Today (July 9), IBM has announced it has proved it’s possible to produce chips just 7 nanometers
wide—or about the width of a few strands of DNA.
“Staying on Moore’s Law is extremely difficult.”
Past efforts to make chips this small have either required too much power to run, or haven’t been able
to conduct electricity efficiently enough. IBM’s new process involves using Silicon Germanium—an
alloy the company has been using since 1989—for its transistors, and a new way to etch the chips,
called extreme ultraviolet lithography.
Dr. Michael Liehr (left) of SUNY
Polytechnic Institute’s Colleges of Nanoscale Science and Engineering and Bala Haran (right) of IBM
Research inspect a wafer of 7nm test chips in a clean room in Albany.(Flickr/IBM Research)

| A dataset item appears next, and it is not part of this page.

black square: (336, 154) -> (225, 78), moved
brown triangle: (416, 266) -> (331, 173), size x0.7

According to IBM, this could lead to a 50% performance and power boost over chips that are on the
market today, effectively keeping Moore’s Law more or less intact for the time being.
Mukesh Khare, IBM’s head of semiconductor research, tells Quartz that the breakthrough didn’t come
easily. “This announcement clarifies that staying on Moore’s Law is extremely difficult,” he says.

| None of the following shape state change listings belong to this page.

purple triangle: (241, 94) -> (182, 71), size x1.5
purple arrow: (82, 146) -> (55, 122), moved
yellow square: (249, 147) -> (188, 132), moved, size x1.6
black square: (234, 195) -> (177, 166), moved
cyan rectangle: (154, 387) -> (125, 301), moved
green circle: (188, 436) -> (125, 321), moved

“The thing we can’t scale is an atom.”
IBM’s research on the project, part of a $3 billion, five-year investment into development of new chip
technology, was conducted in Albany, New York, in conjunction with a local chip-making plant owned
by GlobalFoundries, and with Samsung and the State University of New York.
While Intel is struggling to bring processors built on 10nm transistors to market, IBM’s research
indicates that we haven’t yet reached the smallest transistor possible. “We are able to demonstrate
that the technology can be scaled to 7 nm,” Kare says. “Can we do 5 nanometer? Well, we’re gonna
try.”
“The [only] thing we can’t scale is an atom.”